§ What the task requires
Please return the lines of the data that contain "между".

§ Material for the task
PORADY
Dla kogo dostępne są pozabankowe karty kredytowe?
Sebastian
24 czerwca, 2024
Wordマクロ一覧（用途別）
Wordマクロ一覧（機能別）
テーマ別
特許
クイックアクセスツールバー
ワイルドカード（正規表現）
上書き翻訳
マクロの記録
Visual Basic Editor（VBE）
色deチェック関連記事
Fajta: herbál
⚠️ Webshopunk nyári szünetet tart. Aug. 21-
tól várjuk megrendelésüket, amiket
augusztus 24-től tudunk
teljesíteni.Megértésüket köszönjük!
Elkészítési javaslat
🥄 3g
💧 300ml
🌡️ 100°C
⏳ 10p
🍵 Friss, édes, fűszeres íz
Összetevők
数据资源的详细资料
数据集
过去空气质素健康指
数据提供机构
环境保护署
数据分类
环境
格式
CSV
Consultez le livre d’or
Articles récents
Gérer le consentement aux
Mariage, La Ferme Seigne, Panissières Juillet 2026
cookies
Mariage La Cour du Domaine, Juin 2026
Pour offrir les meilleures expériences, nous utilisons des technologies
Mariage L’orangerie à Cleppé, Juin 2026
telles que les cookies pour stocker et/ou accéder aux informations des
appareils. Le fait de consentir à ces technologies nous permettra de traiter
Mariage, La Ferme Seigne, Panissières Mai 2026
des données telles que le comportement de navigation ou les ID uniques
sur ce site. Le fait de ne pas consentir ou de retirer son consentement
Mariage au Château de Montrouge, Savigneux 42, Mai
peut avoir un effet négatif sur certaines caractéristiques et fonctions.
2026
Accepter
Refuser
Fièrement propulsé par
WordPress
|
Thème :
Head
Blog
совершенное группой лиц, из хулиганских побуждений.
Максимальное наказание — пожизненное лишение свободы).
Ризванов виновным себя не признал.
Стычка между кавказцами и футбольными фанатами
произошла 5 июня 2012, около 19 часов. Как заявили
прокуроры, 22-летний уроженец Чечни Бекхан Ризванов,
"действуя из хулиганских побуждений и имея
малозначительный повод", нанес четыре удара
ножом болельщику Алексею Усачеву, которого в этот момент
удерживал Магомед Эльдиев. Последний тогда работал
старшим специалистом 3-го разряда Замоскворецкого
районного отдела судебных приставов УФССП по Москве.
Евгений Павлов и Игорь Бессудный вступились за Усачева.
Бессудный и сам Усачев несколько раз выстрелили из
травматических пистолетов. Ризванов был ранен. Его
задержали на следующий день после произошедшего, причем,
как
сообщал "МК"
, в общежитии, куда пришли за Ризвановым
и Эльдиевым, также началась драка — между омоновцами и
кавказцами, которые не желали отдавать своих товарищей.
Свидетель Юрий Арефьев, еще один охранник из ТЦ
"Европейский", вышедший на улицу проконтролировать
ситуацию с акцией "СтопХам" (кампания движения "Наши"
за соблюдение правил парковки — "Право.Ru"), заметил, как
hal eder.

§ Written answer
Стычка между кавказцами и футбольными фанатами
и Эльдиевым, также началась драка — между омоновцами и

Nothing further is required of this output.